Of the material below, the lines to be retyped are those from the line containing "Bahngesellschaften" through the line containing "пыли почти не", inclusive; reproduce them exactly.

# # # # # # #

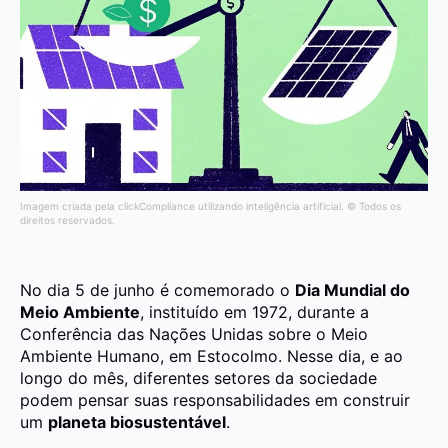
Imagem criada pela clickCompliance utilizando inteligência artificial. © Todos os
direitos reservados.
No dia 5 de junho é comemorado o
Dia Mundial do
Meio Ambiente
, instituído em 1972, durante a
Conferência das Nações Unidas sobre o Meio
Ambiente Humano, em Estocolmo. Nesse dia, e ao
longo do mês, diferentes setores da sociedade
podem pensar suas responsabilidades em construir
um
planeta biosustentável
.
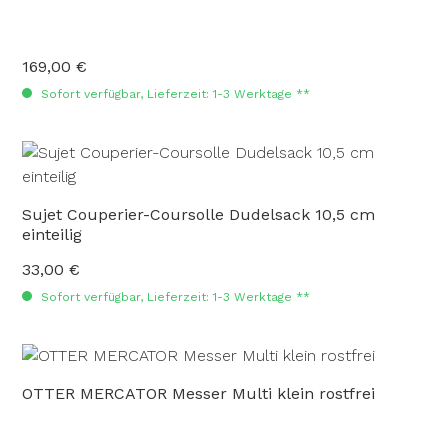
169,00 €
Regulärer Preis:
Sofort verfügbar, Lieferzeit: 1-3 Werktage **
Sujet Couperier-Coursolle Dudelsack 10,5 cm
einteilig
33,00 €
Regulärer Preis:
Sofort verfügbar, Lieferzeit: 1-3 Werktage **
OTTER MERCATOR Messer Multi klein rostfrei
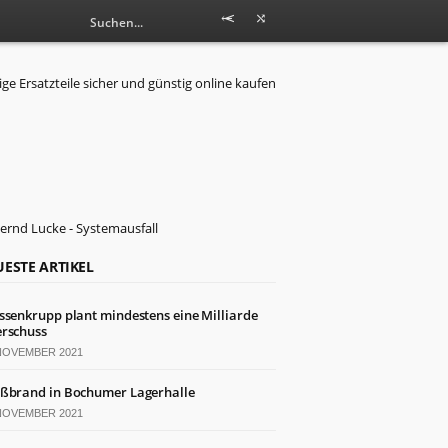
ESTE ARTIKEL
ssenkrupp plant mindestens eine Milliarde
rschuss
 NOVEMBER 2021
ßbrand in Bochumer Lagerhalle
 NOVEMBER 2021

# # # # # # #

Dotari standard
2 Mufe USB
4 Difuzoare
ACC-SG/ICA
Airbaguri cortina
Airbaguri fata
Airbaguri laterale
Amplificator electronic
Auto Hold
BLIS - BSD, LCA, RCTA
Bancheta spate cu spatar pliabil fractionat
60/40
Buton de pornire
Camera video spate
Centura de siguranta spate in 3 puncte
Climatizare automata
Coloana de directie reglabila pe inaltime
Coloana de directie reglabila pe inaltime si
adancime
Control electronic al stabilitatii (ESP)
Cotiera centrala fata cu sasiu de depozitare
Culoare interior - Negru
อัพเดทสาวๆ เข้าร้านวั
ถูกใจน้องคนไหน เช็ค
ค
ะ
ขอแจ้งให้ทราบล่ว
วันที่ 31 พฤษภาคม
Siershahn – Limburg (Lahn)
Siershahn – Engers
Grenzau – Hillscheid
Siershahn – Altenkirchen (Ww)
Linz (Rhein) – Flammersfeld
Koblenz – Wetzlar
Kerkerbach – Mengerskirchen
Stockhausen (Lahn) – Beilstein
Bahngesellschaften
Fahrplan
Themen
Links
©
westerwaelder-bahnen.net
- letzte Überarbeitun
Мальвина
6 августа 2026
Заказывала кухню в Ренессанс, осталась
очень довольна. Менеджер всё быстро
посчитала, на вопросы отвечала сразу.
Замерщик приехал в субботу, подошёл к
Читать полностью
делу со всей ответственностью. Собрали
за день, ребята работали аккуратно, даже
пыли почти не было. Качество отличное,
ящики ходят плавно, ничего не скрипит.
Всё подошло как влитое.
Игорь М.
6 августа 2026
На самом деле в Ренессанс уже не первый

# # # # # # #

§ Response area
Bahngesellschaften
Fahrplan
Themen
Links
©
westerwaelder-bahnen.net
- letzte Überarbeitun
Мальвина
6 августа 2026
Заказывала кухню в Ренессанс, осталась
очень довольна. Менеджер всё быстро
посчитала, на вопросы отвечала сразу.
Замерщик приехал в субботу, подошёл к
Читать полностью
делу со всей ответственностью. Собрали
за день, ребята работали аккуратно, даже
пыли почти не было. Качество отличное,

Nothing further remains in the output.